[Sugar-devel] R&D vs Product Support
bernie at codewiz.org
Thu Jun 17 18:56:27 EDT 2010
El Wed, 16-06-2010 a las 18:27 +0200, Simon Schampijer escribió:
> I saw the talk from Mark Shuttleworth at Linuxtag and he said a few
> words on Releases, and why is makes sense to bundle forces. Basically,
> bundling forces is a powerful idea behind open source. We are a small
> project, if we keep being aligned with all the bigger projects
> especially gnome we will profit from this joined efforts a lot.
I couldn't agree more.
At the same time, I'm seeing a number of very skilled Sugar hackers who
would be more inclined to work on complex innovative projects and would
therefore prefer a less structured approach.
Long term, both approaches are essential to the evolution of a project.
Some large hi-tech companies I worked for in my previous life solved the
conflict of approaches by splitting their engineering staff into two
departments: R&D lab and Design/Engineering office.
R&D creates prototypes and then hands them off to the other department
which turns them into an industrialized product. Needless to say, many
projects die during the transition. Not everything that is technically
possible can become a finished, marketable product.

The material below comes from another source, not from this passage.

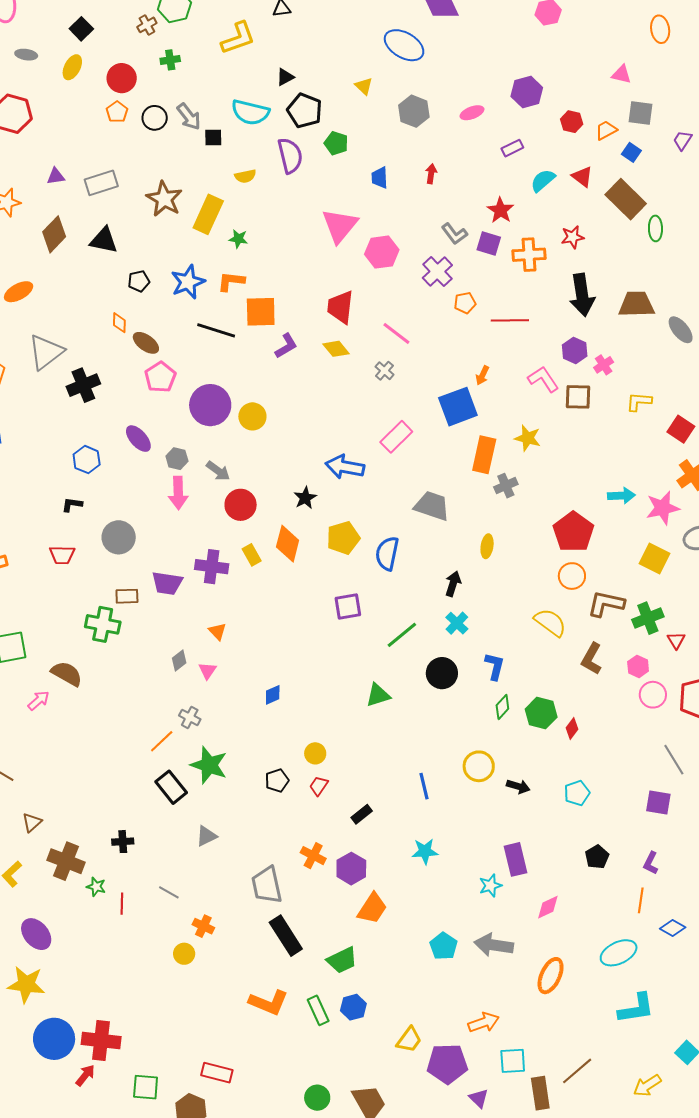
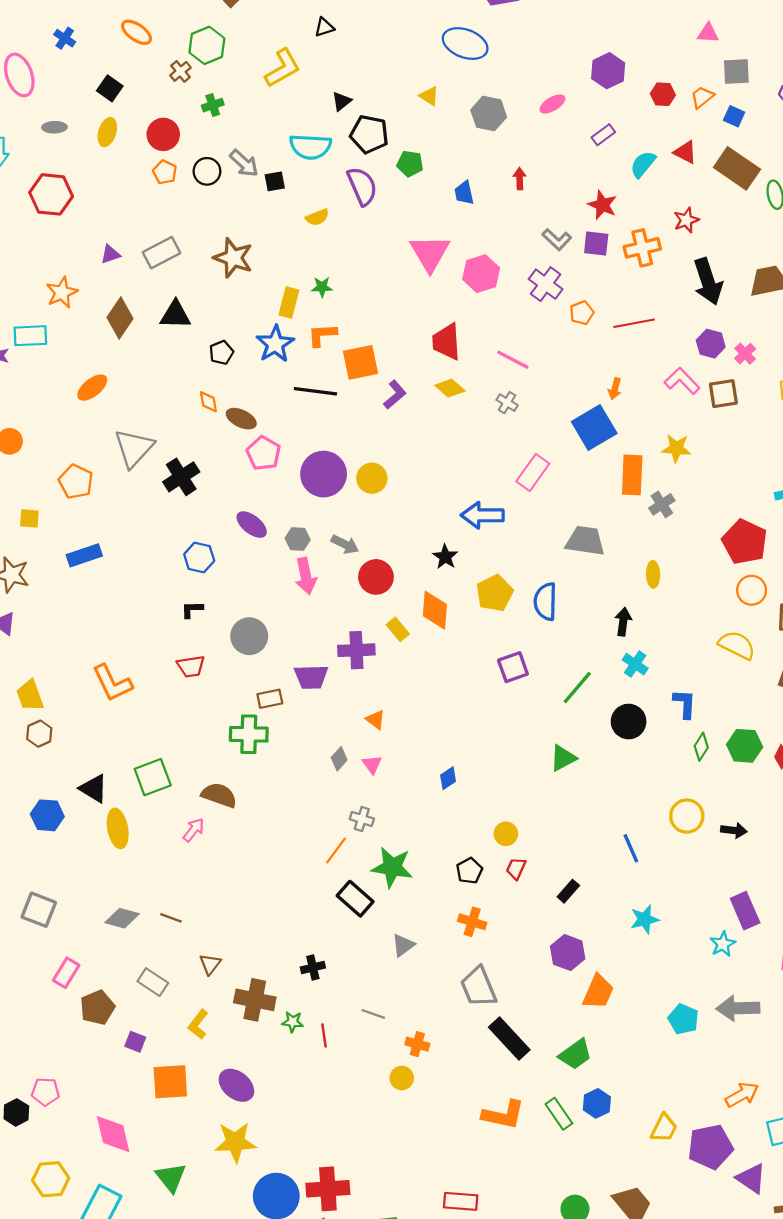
yellow rectangle: (208, 214) -> (289, 303), moved, size x0.7
orange cross: (313, 856) -> (472, 922), moved
purple triangle: (479, 1098) -> (751, 1178), size x1.4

It may seem that R&D is doing all the hard work while engineering just
adds the finishing touches,but Brooks claims that there's a x3 factor in
effort between a working program and a finished product that could be
commercialized to paying customers. I believe that Brooks' law holds
also for a FLOSS project like ours.
Despite being used in production for ~2 years, Sugar still has many
traits of a half-finished prototype: it can backup but not yet
restore... Stuff that R&D people wouldn't normally do, but still takes
many years of organized engineering work to get right.
Moreover, some of these missing features are urgently needed. A simple &
pragmatic solution often serves our users better than a theoretically
perfect one which would require redesigning a large subsystem.
Every time I see a hypothetical design blocking the delivery of a quick
& effective solution available today, I think that we should rethink our
project structure to minimize this tension. Ensuring that the proper
design will eventually be implemented is as important as delivering a
sufficiently polished product to our current user base. It seems that
the two approaches should proceed in parallel.